In this paper, we propose exploring the problem of data augmentation for radar data analysis and evaluate different models with actual radar observation results. We select six models of the generative adversarial networks: GAN, conditional GAN (CGAN) [21], deep convolutional GAN (DCGAN) [22], InfoGAN [23], least square GAN (LSGAN) [24], and improved Wasserstein GAN (WGAN-GP) [25,26]. The rest of this paper is organized as follows: Section 2 introduces GANs’ theory and architecture, including principles, variants, and learning schemes. Section 3 presents and discusses the experimental results of GANs. Finally, the concluding remarks are made in Section 4.

2. Methods

GANs were inspired by game theory and offered a fascinating substitute to maximum likelihood techniques: the generator and discriminator are the key components, which compete with each other to achieve the Nash equilibrium in the training process. The adversarial composition is the shared architecture of GAN and its variants. In this section, we represent the theory and architectures of the basic and variants of GANs: GAN, CGAN, DCGAN, InfoGAN, LSGAN, and WGAN-GP.

2.1. GAN

The architecture of the GAN is shown in Figure 1a. The learning scheme of the GAN trains a generator G and a discriminator D simultaneously: The generator captures the data distribution and generates exquisite counterfeit data from a random noise vector z, usually a uniform ($z\sim U(0,1)$) or normal distribution($z\sim N(0,1)$). The discriminator evaluates data for authenticity. In other words, the discriminator does its best to distinguish real data from fake data. It reaches the optimal state when the discriminator cannot determine whether the data comes from the real dataset or the counterfeit. The generator and the discriminator have their loss functions set to achieve the global optimal solution, as shown in Equations (1) and (2).

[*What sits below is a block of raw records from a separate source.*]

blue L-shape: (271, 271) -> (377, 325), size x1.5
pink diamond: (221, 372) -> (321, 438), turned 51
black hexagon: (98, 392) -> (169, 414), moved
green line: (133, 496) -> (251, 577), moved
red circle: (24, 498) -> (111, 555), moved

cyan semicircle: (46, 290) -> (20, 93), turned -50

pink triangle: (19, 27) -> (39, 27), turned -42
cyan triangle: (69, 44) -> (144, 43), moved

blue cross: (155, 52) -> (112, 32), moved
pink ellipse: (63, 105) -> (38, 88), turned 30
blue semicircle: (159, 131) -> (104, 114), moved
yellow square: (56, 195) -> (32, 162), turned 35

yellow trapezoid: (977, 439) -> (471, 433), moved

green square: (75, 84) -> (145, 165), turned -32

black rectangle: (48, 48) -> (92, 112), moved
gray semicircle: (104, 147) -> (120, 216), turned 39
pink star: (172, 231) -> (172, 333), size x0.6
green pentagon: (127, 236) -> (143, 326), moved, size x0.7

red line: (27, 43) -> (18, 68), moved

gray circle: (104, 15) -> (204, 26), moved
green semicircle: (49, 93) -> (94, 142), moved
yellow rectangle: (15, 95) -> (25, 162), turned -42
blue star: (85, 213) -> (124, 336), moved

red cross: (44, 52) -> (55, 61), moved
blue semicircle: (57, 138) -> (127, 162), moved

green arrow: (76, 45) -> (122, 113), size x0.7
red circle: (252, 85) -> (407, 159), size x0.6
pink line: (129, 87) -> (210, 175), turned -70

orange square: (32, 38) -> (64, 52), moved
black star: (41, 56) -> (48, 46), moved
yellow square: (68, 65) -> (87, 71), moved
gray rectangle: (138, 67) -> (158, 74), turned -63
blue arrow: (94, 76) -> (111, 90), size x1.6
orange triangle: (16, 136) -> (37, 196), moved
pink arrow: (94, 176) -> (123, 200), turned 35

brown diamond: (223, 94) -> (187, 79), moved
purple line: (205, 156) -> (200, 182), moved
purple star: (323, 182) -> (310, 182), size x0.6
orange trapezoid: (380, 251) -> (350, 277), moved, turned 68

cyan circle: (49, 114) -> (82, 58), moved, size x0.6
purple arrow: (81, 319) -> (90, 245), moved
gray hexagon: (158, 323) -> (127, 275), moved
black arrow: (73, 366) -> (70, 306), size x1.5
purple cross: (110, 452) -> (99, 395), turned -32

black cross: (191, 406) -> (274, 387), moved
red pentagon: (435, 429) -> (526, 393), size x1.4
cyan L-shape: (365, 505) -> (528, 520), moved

$$L_G^{GAN}={\mathbb{E}}_{z\sim P_z\left(z\right)}\left[\log \left(D\right(G\left(z\right)\left)\right)\right]$$

(1)

$$L_D^{GAN}={\mathbb{E}}_{x\sim P_{data}\left(x\right)}\left[\log D\left(x\right)\right]+{\mathbb{E}}_{z\sim P_z\left(z\right)}\left[\log (1-D(G\left(z\right)\left)\right)\right]$$

(2)

The basic idea of the GAN is outstanding, but it also has deficiencies that originate from various reasons, such as vanishing or exploding gradients, mode collapse, and failure to converge. Therefore, various derived generative models were proposed.

2.2. CGAN

The intuitive approach to solve the mode collapse problem is by improving the randomness property of the input noise vector z. The conditional GAN (CGAN), as shown in Figure 1b, introduces the conditional variable c in both the generator and the discriminator to add conditional information, which can directly influence the data generation process. The input of the generator is both the random noise vector z and the conditional variable c. The inputs of the discriminator are two-fold: the real data under the control of the same conditional variable c, and the generated data $G(z,c)$. The generator and the discriminator have their loss functions, including the conditional variable, as shown in Equations (3) and (4).

$$L_G^{CGAN}={\mathbb{E}}_{z\sim P_z\left(z\right)}\left[\log \left(D\right(G(z,c)\left)\right)\right]$$

(3)

$$L_D^{CGAN}={\mathbb{E}}_{x\sim P_{data}\left(x\right)}\left[\log D(x,c)\right]+{\mathbb{E}}_{z\sim P_z\left(z\right)}\left[\log (1-D(G(z,c)\left)\right)\right]$$

(4)

2.3. DCGAN

The DCGAN is one of the successful network architectures for GANs. The main contribution of the DCGAN is to suggest a convolution filter based GAN model which provides stable training in most cases. The underlying architecture is the same as the GAN, as shown in Figure 1a. However, it primarily composes convolution layers that can downsample and upsample by utilizing convolutional stride and transposed convolution instead of max pooling and fully connected layers. In the generator, it uses the rectified linear unit (ReLU) except for in the output layer, which uses a hyperbolic tangent function. On the other hand, it utilizes the LeakyReLU in the discriminator. The generator and the discriminator have their loss functions, as shown in Equations (5) and (6).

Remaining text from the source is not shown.